Conscient de cette carence, le Centre culturel de la BID a lancé en 1994 un programme visant à soutenir de petits projets culturels dans la région. « Nous voulions combler ce vide qui, nous avons pu le constater, existe dans tous les pays », rapporte Félix Ángel, coordinateur général du Centre culturel. « L’idée est d’appuyer des programmes qui feront découvrir de nouveaux talents, de publier des livres, d’ouvrir des petits centres artisanaux, de fournir une formation, d’aider un jeune violoniste », ajoute-t-il. Après leur lancement, les projets s’autofinancent ou trouvent une autre source de financement.

Bon nombre des 39 initiatives que le centre a soutenues en 2001 ont donné l’occasion aux jeunes de poursuivre des activités qui pourraient aboutir à une carrière. Dans la ville de Santiago de los Caballeros en République dominicaine, 30 jeunes violonistes et violoncellistes âgés de 6 à 25 ans ont suivi des cours afin d’améliorer leur technique et leur talent d’interprétation. En plus d’offrir une formation et de motiver les bénéficiaires de dons, cet atelier d’interprétation a été couronné par un concert dont ont longuement parlé les médias locales.

Dans les Andes, une des expressions culturelles les plus vivantes est la danse — pré-Inca, Inca et post-Inca — à travers laquelle on parle de l’histoire et des traditions, comme le travail agricole, des rites religieux, des événements marquants dans les familles, et des exploits guerriers. Une manière d’assurer la pérennité de ces danses est de les enseigner aux enfants. « De toute évidence, notre folklore n’a rien à craindre avec eux », a rapporté un journal de la ville péruvienne de Huancayo dans un article qui relate une compétition de danse scolaire à laquelle ont participé 55 délégations d’écoles primaires et près de 10 000 enfants. Le programme de la BID a financé la formation de 132 instituteurs qui passeront leur connaissance des danses andines à des générations d’élèves.

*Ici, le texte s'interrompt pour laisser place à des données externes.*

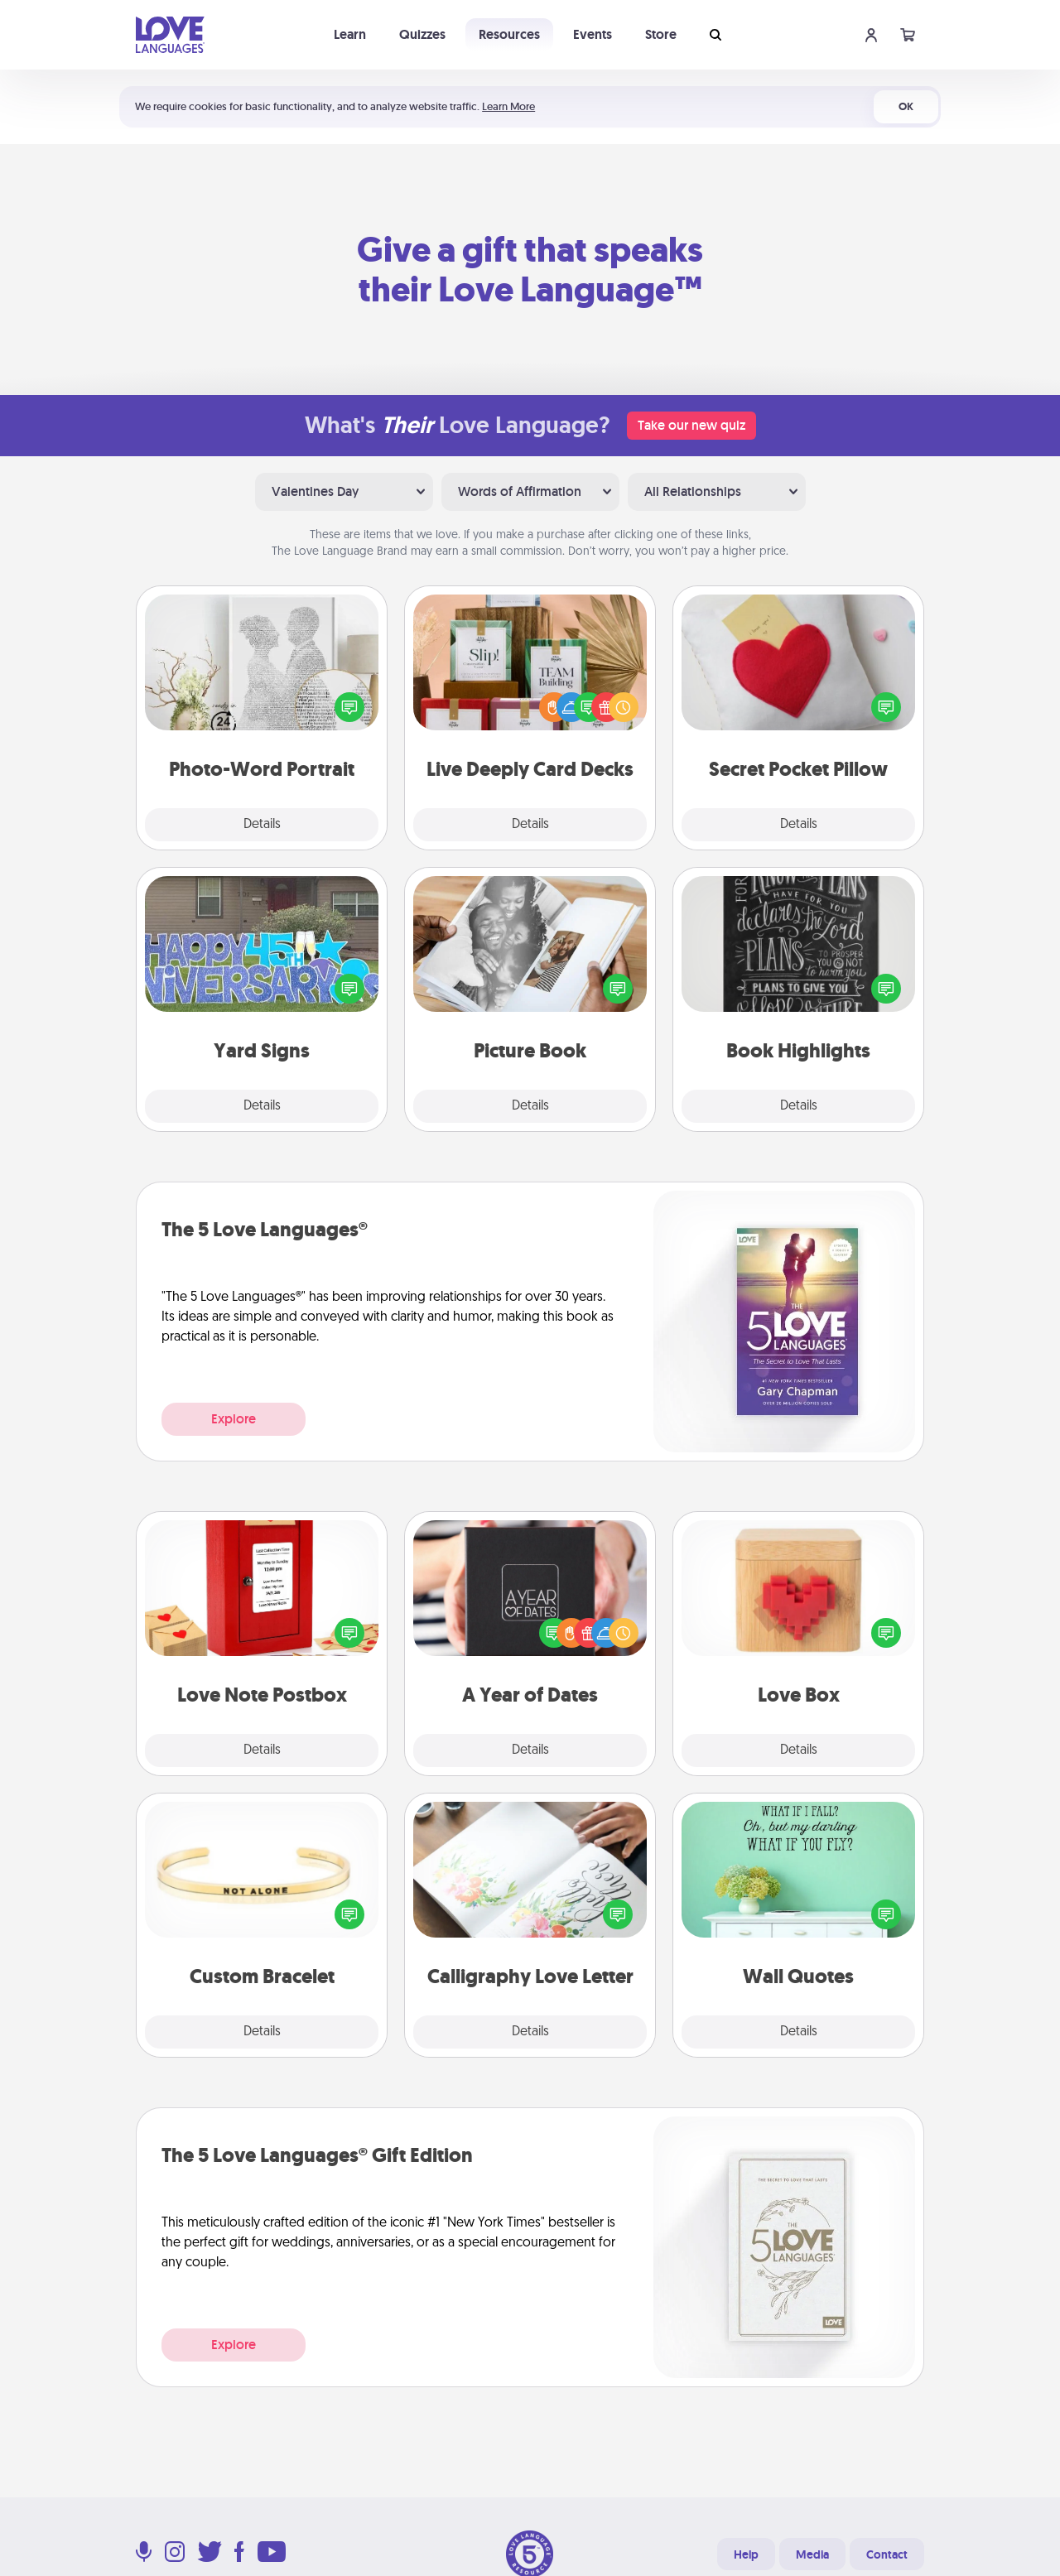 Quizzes (422, 34)
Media (812, 2554)
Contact (887, 2554)
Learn (350, 34)
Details (262, 824)
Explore (233, 1419)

Des voix oubliées. Pour un autre projet, une station radio hondurienne a reçu des fonds afin de diffuser une série de programmes spéciaux sur les cultures indigènes et afro-latines, en grande partie inconnues de la majorité de la population latino. Dans la série Notre Voix, dont l’auditoire a été estimé à 250 000 personnes, les représentants des groupes Garífuna, Lenca, Tolupán et Miskito ont discuté de leurs vies, cultures, préoccupations et besoins.

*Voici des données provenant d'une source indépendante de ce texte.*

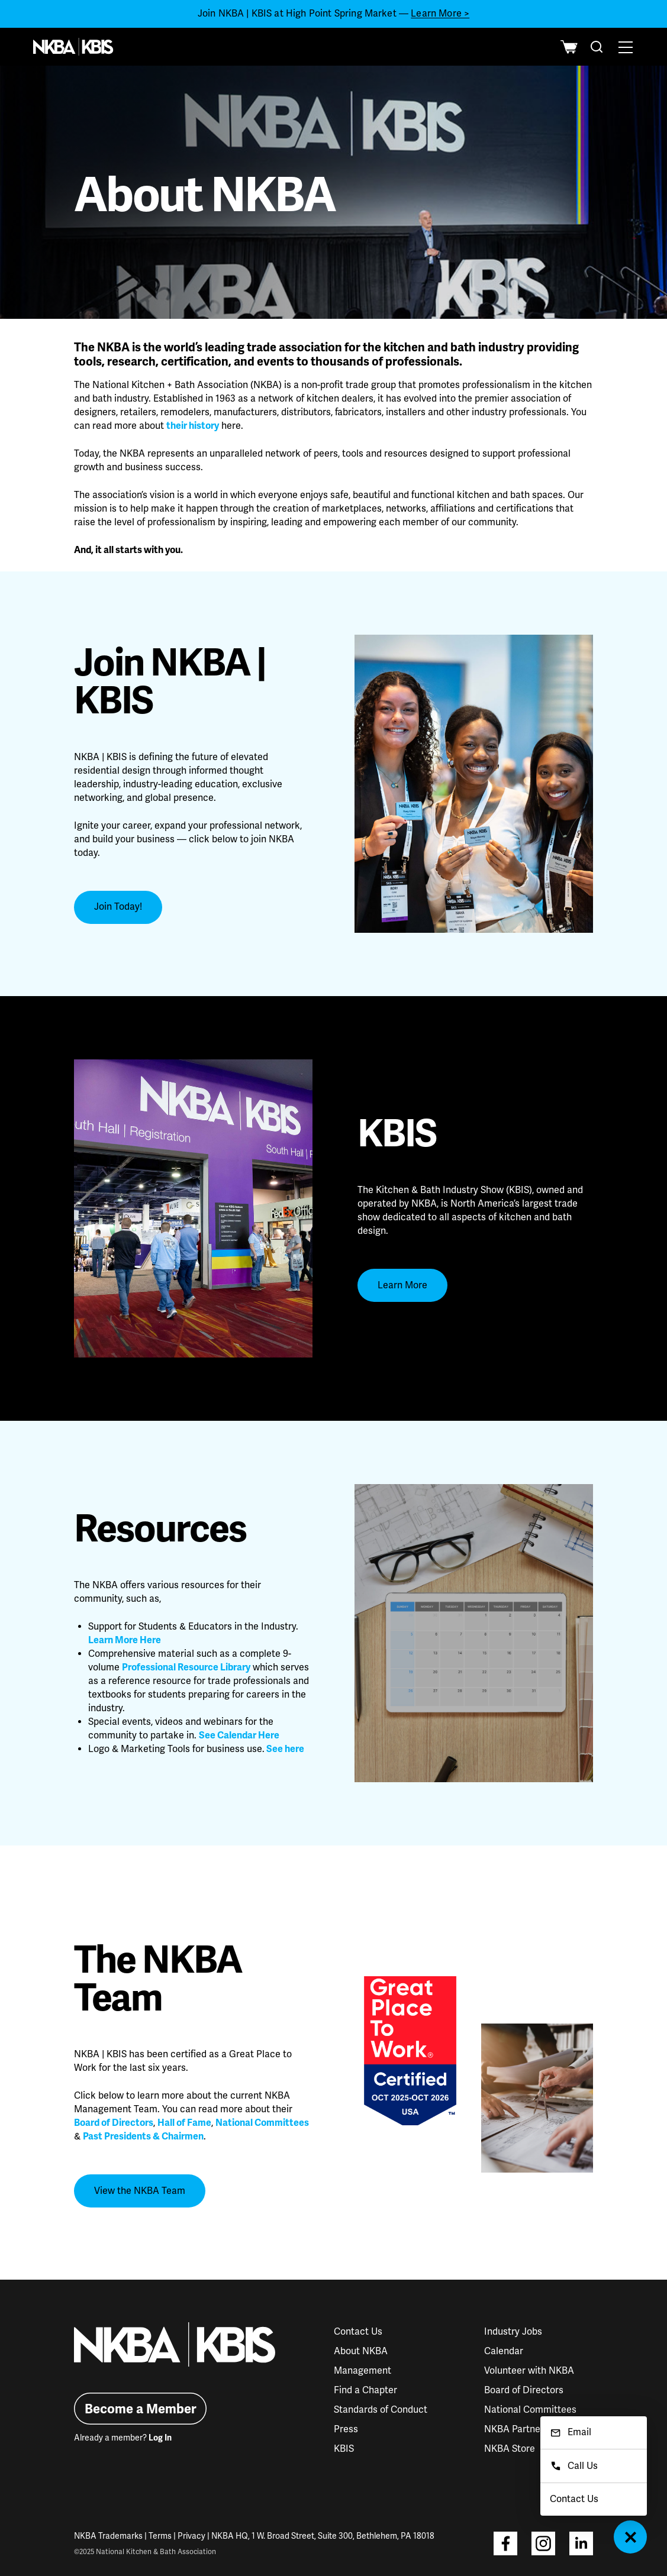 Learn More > (440, 14)
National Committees (262, 2123)
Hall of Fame (184, 2123)
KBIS (344, 2449)
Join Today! (118, 907)
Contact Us (358, 2332)
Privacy (191, 2536)
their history (192, 426)
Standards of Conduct (380, 2410)
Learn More (402, 1285)
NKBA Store (509, 2449)
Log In (160, 2438)
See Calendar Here (239, 1735)
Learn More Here (124, 1640)
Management (362, 2371)
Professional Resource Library (186, 1667)
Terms (160, 2536)
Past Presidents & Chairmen (143, 2136)
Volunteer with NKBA (529, 2371)
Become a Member (140, 2409)
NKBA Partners (516, 2429)
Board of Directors (113, 2123)
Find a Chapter (365, 2390)
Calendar (503, 2351)
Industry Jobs (513, 2332)
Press (346, 2429)
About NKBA (361, 2351)
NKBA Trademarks (108, 2536)
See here (285, 1749)
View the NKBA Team (139, 2191) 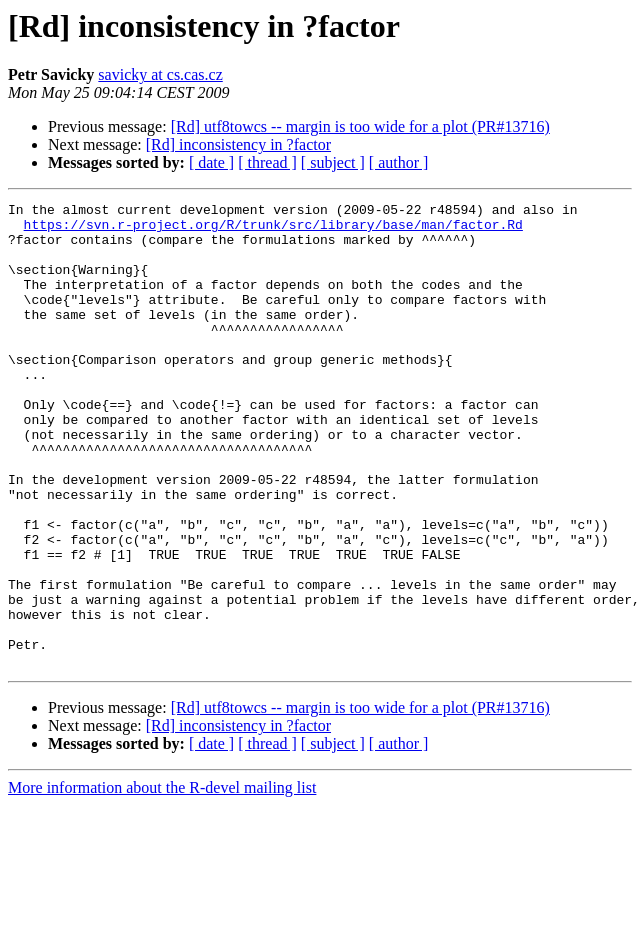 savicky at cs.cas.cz (160, 74)
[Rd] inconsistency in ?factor (238, 144)
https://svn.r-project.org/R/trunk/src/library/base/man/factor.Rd (273, 230)
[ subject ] (333, 162)
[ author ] (399, 162)
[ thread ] (267, 162)
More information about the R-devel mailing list (162, 880)
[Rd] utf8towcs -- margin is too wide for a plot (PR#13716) (360, 126)
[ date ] (211, 162)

Les programmes ont été un grand soutien pour les gens qui se décrivent comme étant en crise, marginalisés ou dépouillés de leur culture. Les Lenca ont presque perdu leur langue maternelle et luttent à présent pour sa restitution. Les Garifuna souffrent d’être pauvres et marginalisés en raison de leur exode vers les zones urbaines. Les Miskito subissent l’impact dévastateur du trafic de drogue. Et les Topulán sont considérés comme une tribu oubliée. Ils expriment tous un désir de restaurer les riches traditions perdues. Ces programmes, parus ultérieurement en format CD, ont été une première démarche dans ce sens.

« Sans dignité le développement n’existe pas », affirme F. Ángel de la BID. Cette initiative, par le biais de projets culturels destinés à des groupes mal desservis, nous a permis d’apporter une contribution socioculturelle authentique à la région. Mais nous ne pouvons couvrir qu’une petite portion des besoins exprimés chaque année sous forme de propositions innombrables. »

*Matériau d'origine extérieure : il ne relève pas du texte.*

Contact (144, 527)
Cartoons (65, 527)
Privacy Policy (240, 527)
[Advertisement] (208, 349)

En 2001, d’autres projets ont comporté la publication de 300 portfolios avec gravures par douze femmes en prison à Buenos Aires. Au Costa Rica, un wagon de train a été transformé en un espace pour des expositions d’art créées par des personnes handicapées. Et en Equateur, le programme a financé des ateliers d’art multidisciplinaires pour les enfants des rues et les jeunes ouvriers appartenant au secteur informel de sorte qu’un jour ils puissent créer des microentreprises et devenir travailleurs indépendants.